Tra i 37 e i 51 anni, 14,3 milioni, più di 10 nel mondo del lavoro, si colloca la generazione X. I valori: flessibilità, soddisfazione professionale, equilibrio vita-lavoro, amicizie. Da piccoli rimanevano spesso da soli in casa perché per primi hanno visto la madre iniziare a lavorare. Pochi gli adulti che li hanno guidati. Sono i protagonisti di un mondo che ha cominciato a confondersi: le certezze di chi veniva prima di loro a sgretolarsi. Il tema della disoccupazione è un leitmotiv che li ha da sempre accompagnati. E’ la generazione di tangentopoli e del ribaltamento politico che ne è derivato. Hanno visto cadere il muro di Berlino e assistito ai dirompenti effetti della globalizzazione che negli ultimi 20 anni ha investito l’Occidente creando scompiglio in tutte le compagini sociali.
Ed ecco i Millennials, chi non ne ha mai sentito parlare? Sono i nativi digitali. Cresciuti con la rete, col telecomando in mano, prestissimo hanno maneggiato lo Smartphone. Quella bacchetta magica della tecnologia che ha capovolto le vite e il modo di pensare di tutti noi. Senza alcuna eccezione generazionale. Baby Boomer e generazione X, hanno prontamente adottato la nuova voga tecnologica. I primi disprezzandola e rimpiangendo i “tempi passati”; i secondi abbracciandola con entusiasmo. Tutti gli altri l’hanno subita restandone esclusi e dando vita a quel fenomeno di emarginazione contemporanea che oggi chiamiamo digital divide. I Millennial hanno tra i 22 e i 36 anni e sono 10,2 milioni circa la metà lavora.

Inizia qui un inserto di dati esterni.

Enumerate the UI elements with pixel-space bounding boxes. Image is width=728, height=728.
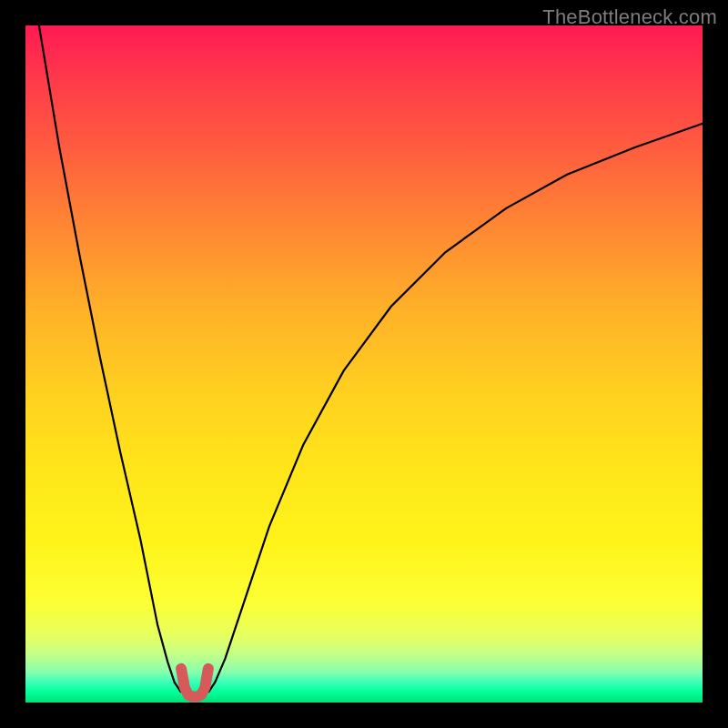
plot-area xyxy=(25,25,703,703)
curve-svg xyxy=(25,25,703,703)
curve-right-branch xyxy=(208,124,703,693)
chart-container: TheBottleneck.com xyxy=(0,0,728,728)
curve-left-branch xyxy=(39,25,181,693)
trough-marker xyxy=(181,669,208,697)
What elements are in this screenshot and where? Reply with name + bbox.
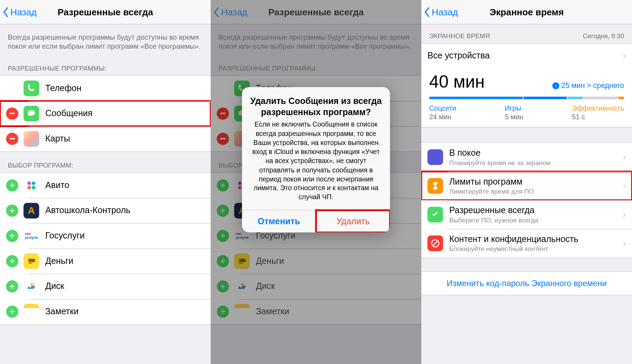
app-label: Заметки xyxy=(256,307,289,317)
money-icon xyxy=(24,253,39,269)
add-button[interactable] xyxy=(217,204,229,217)
app-label: Заметки xyxy=(45,307,79,317)
change-passcode-link[interactable]: Изменить код-пароль Экранного времени xyxy=(421,271,632,296)
chevron-right-icon: › xyxy=(623,238,626,249)
setting-subtitle: Выберите ПО, нужное всегда xyxy=(449,216,623,224)
setting-row[interactable]: Лимиты программЛимитируйте время для ПО› xyxy=(421,171,632,200)
back-button[interactable]: Назад xyxy=(0,7,37,17)
usage-category: Эффективность51 с xyxy=(572,104,624,121)
add-button[interactable] xyxy=(6,255,18,267)
app-row[interactable]: Карты xyxy=(0,126,211,152)
remove-button[interactable] xyxy=(217,132,229,145)
back-button[interactable]: Назад xyxy=(421,7,458,17)
setting-title: Лимиты программ xyxy=(449,177,623,187)
app-label: Автошкола-Контроль xyxy=(45,205,130,216)
remove-button[interactable] xyxy=(6,107,18,120)
usage-category: Соцсети24 мин xyxy=(429,104,456,121)
category-value: 5 мин xyxy=(505,113,523,121)
usage-block[interactable]: 40 мин ↑ 25 мин > среднего Соцсети24 мин… xyxy=(421,67,632,128)
setting-row[interactable]: Контент и конфиденциальностьБлокируйте н… xyxy=(421,229,632,258)
category-value: 51 с xyxy=(572,113,624,121)
add-button[interactable] xyxy=(6,230,18,242)
maps-icon xyxy=(24,131,39,146)
category-name: Игры xyxy=(505,104,523,112)
pane-allowed-always-dimmed: Назад Разрешенные всегда Всегда разрешен… xyxy=(211,0,421,364)
section-header-allowed: РАЗРЕШЕННЫЕ ПРОГРАММЫ: xyxy=(0,55,211,75)
notes-icon xyxy=(24,304,39,319)
chevron-right-icon: › xyxy=(623,180,626,192)
setting-subtitle: Планируйте время не за экраном xyxy=(449,159,623,166)
setting-title: В покое xyxy=(449,148,623,158)
app-row[interactable]: Деньги xyxy=(211,248,421,274)
app-row[interactable]: Заметки xyxy=(211,299,421,324)
check-icon xyxy=(428,207,443,223)
devices-row[interactable]: Все устройства › xyxy=(421,43,632,67)
add-button[interactable] xyxy=(217,230,229,242)
msg-icon xyxy=(24,106,39,121)
remove-button[interactable] xyxy=(6,132,18,145)
usage-bar xyxy=(429,97,624,99)
section-header-choose: ВЫБОР ПРОГРАММ: xyxy=(0,152,211,172)
add-button[interactable] xyxy=(6,179,18,191)
section-header-usage: ЭКРАННОЕ ВРЕМЯ xyxy=(429,32,490,40)
setting-row[interactable]: Разрешенные всегдаВыберите ПО, нужное вс… xyxy=(421,200,632,229)
alert-buttons: Отменить Удалить xyxy=(242,210,390,233)
chevron-left-icon xyxy=(3,7,9,17)
add-button[interactable] xyxy=(6,305,18,317)
add-button[interactable] xyxy=(6,280,18,292)
setting-row[interactable]: В покоеПланируйте время не за экраном› xyxy=(421,143,632,172)
app-label: Телефон xyxy=(45,83,81,93)
app-row[interactable]: Сообщения xyxy=(0,101,211,126)
category-name: Соцсети xyxy=(429,104,456,112)
app-label: Сообщения xyxy=(45,108,92,119)
add-button[interactable] xyxy=(217,305,229,317)
app-row[interactable]: Диск xyxy=(0,274,211,299)
pane-screen-time: Назад Экранное время ЭКРАННОЕ ВРЕМЯ Сего… xyxy=(421,0,632,364)
drive-icon xyxy=(24,278,39,294)
description-text: Всегда разрешенные программы будут досту… xyxy=(211,24,421,55)
setting-subtitle: Блокируйте неуместный контент xyxy=(449,245,623,252)
app-row[interactable]: госуслугиГосуслуги xyxy=(0,223,211,249)
app-row[interactable]: Диск xyxy=(211,274,421,299)
back-label: Назад xyxy=(10,7,37,17)
usage-header: ЭКРАННОЕ ВРЕМЯ Сегодня, 8:30 xyxy=(421,24,632,43)
add-button[interactable] xyxy=(217,255,229,267)
app-row[interactable]: Телефон xyxy=(0,75,211,101)
remove-button[interactable] xyxy=(217,107,229,120)
usage-category: Игры5 мин xyxy=(505,104,523,121)
app-row[interactable]: Заметки xyxy=(0,299,211,324)
cancel-button[interactable]: Отменить xyxy=(242,210,316,233)
devices-label: Все устройства xyxy=(428,50,490,60)
A-icon: A xyxy=(24,203,39,218)
app-label: Госуслуги xyxy=(45,231,84,241)
app-row[interactable]: Авито xyxy=(0,173,211,198)
app-label: Авито xyxy=(45,180,69,190)
app-label: Карты xyxy=(45,134,70,144)
trend-label: 25 мин > среднего xyxy=(561,81,624,90)
alert-title: Удалить Сообщения из всегда разрешенных … xyxy=(242,87,390,120)
chevron-left-icon xyxy=(213,7,220,17)
add-button[interactable] xyxy=(217,280,229,292)
confirm-dialog: Удалить Сообщения из всегда разрешенных … xyxy=(242,87,390,233)
setting-subtitle: Лимитируйте время для ПО xyxy=(449,188,623,195)
app-label: Деньги xyxy=(256,256,284,266)
usage-categories: Соцсети24 минИгры5 минЭффективность51 с xyxy=(429,104,624,121)
chevron-left-icon xyxy=(424,7,430,17)
add-button[interactable] xyxy=(217,179,229,191)
app-label: Деньги xyxy=(45,256,73,266)
block-icon xyxy=(428,235,443,251)
notes-icon xyxy=(234,304,250,319)
chevron-right-icon: › xyxy=(623,152,626,163)
allowed-apps-list: ТелефонСообщенияКарты xyxy=(0,75,211,152)
svg-line-1 xyxy=(433,241,438,246)
delete-button[interactable]: Удалить xyxy=(316,210,390,233)
choose-apps-list: АвитоAАвтошкола-КонтрольгосуслугиГосуслу… xyxy=(0,172,211,324)
navbar: Назад Экранное время xyxy=(421,0,632,24)
add-button[interactable] xyxy=(6,204,18,217)
setting-title: Разрешенные всегда xyxy=(449,205,623,216)
total-time: 40 мин xyxy=(429,72,485,91)
app-row[interactable]: Деньги xyxy=(0,248,211,274)
app-row[interactable]: AАвтошкола-Контроль xyxy=(0,198,211,223)
alert-body: Если не включить Сообщения в список всег… xyxy=(242,120,390,210)
moon-icon xyxy=(428,149,443,165)
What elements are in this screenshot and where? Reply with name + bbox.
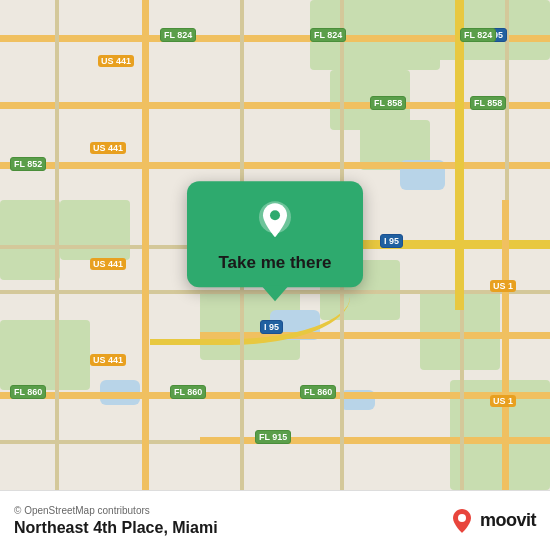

E veniamo a bambini e agli adolescenti o poco più, la generazione Z, tra i 6 e i 21 anni, in Italia sono 8.6 milioni. Non hanno mai conosciuto un mondo senza Internet, smartphone o i-Pad. Non si concentrano, fanno più cose contemporaneamente, distorcono il linguaggio e saranno i pionieri di una nuova modalità di comunicazione che probabilmente trasformerà anche la nostra lingua. Sono influenti e abilissimi, più dei Millennials, nell’utilizzo delle nuove tecnologie. Rappresentano una forte novità in termini di comportamenti e apprendimenti. Il loro cervello impara e si è sviluppa in modo diverso dalle generazioni passate. Sono viziati, spesso figli unici, risentono gli effetti negativi di una società bambino centrica dove – causa il drastico crollo delle nascite – infanzia e adolescenza sono protette e tutelate rispetto a qualsiasi avversità: dalla scuola alle delusioni amorose a quelle lavorative. Rischiano di diventare una generazione pavida. Necessitano di guida ma il gap culturale e di valori rispetto chi li ha preceduti, la rende difficile. Non lontani, i neonati della generazione Alpha. Tra gli 0 e i 5 anni, sono gli enfant prodige della nuova era. Hanno accesso illimitato a qualunque informazione. Talvolta già a 4 anni leggono.
Questo il quadro umano di cui è composto il nostro Paese. Ne derivano, visuali antitetiche e nuovi entusiasmi. E’ una materia complessa che vede insegnanti, genitori e coach aziendali, impegnati nel complesso compito di diffondere valori e tradizioni da trasmettere con nuovi linguaggi. La chiave di volta per amalgamare le diversità non può che essere la crescita degli “anziani”. Apprendimento continuo, formazione e adozione di messaggi “tecnologici” e originali: per tramandare il filo delle nostre tradizioni e rinvigorire le sinergie tra generazioni.